Я вырвал из блокнота листок:

– Будет расписка.

– Ни-ни... Боронь боже. Действуйте сами, а я вам в магазине потом помогу.

Вскинув автомат, я прицелился в замочную скважину. Пули взвизгнули, дали рикошет. Но внутри замка что-то хрустнуло. Он открылся.

– Показал язык, – одобрительно качнул головой дедок.

Переступил порог полутемной бакалейной лавки, и сердце мое прямо оборвалось. Поспешный вывоз товаров оставил на полках беспорядок и неразбериху. Мы принялись шарить по всем опрокинутым ящикам в надежде найти шестерню. В одном углу стоял запах керосина, в другом – залежалой кожи, а там, где над прилавком возвышалась старенькая касса, пахло туалетным мылом и мятными пряниками.

Дедок позвал на помощь двух хлопцев. Один из них, чубатый, заглянув случайно в ящик с одеколоном, вскочил на прилавок и стал пританцовывать:

– Нашел, нашел, ей-бо нашел, вот она, шестерня!

В магазин с криком вбежали женщины:

– Товарищ начальник, фашисты близко. Придут они, все разграбят. У нас детки малые. Дай нам мучицы, разреши взять сахарку.

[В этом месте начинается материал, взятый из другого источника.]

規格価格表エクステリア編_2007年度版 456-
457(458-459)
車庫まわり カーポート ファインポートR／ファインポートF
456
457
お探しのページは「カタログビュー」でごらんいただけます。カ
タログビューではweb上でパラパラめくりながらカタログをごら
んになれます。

– Все забирайте, все! – Я выскочил из магазина и, поглядывая на холмы, стремительными перебежками поспешил к машине.

Закипела работа. Шамша раздобыл где-то прочные жерди, Скачковский – веревки, а Иваницкий – толстую доску. Поднять мотор и надеть на коленчатый вал шестерню помогли танкисты. Когда зарокотали двигатели «тридцатьчетверки», заработал и наш мотор. ЗИС, преодолевая глубокую грязь, пополз вслед за танками.

Колеса машин месили черноземное тесто и каждую низинку преодолевали, как непроходимое болото. Судя по карте, до Умани осталось каких-нибудь десять километров, но это расстояние ЗИС прошел за шесть часов! А небо постепенно светлело, тучи рассеивались, и, когда мы въехали в Умань, в городе прозвучал сигнал воздушной тревоги.

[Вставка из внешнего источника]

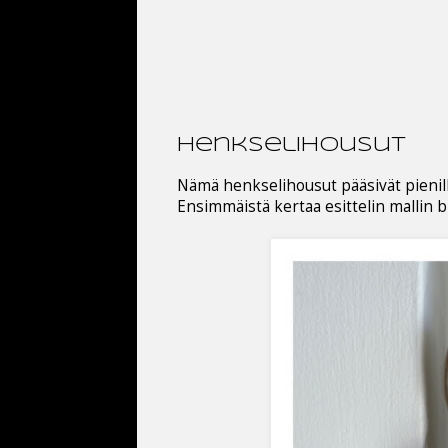
henkselihousut
Nämä henkselihousut pääsivät pienil
Ensimmäistä kertaa esittelin mallin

По дороге в Смелу почувствовали, что силы наши в борьбе с непролазной грязью иссякают. Иван Ле остановил ЗИС:

– Пусть хоть немного просохнет дорога. Привал.

Все повалились на мокрую траву спать. Один Первомайский, достав из сумки блокнот, принялся что-то записывать.

Я проснулся от сильной жары. Припекало солнце. Все спали. Первомайский, борясь с дремой, держал в руке открытый блокнот с набросками стихотворения «Ивангород». Густые зеленые чернила ярко блестели. «Ветер, дождик, тьма слепая, орудийный дальний рык. В грязных лужах утопая, проплывает грузовик». За этим четверостишием шли помарки, а затем отшлифованные строчки: «Вглядываюсь в дождь секущий, вслушиваюсь в ночь и тьму. Вот так ливень проклятущий, нет и нет конца ему. Вдруг – как бахнет в небе сонном! Затряслось окно со звоном, и разверзлась ночь в дыму. Что в ответ ты не ударишь, друг, товарищ боевой? А в окно кричит товарищ: «Что случилось? Ты живой?..»

Все точно, все как было.

Стряхивая сон, встает Иван Ле.

– Хлопцы, по коням!

Небо гудит. Грохот бомбежки преследует отходящие части. Знойный воздух вздрагивает от взрывной волны и становится кислым от порохового дыма. В хлебах чернеют бесчисленные воронки. Пламя выжигает колхозные нивы, и ветер, пропитанный запахом горелого зерна, горький, как полынь.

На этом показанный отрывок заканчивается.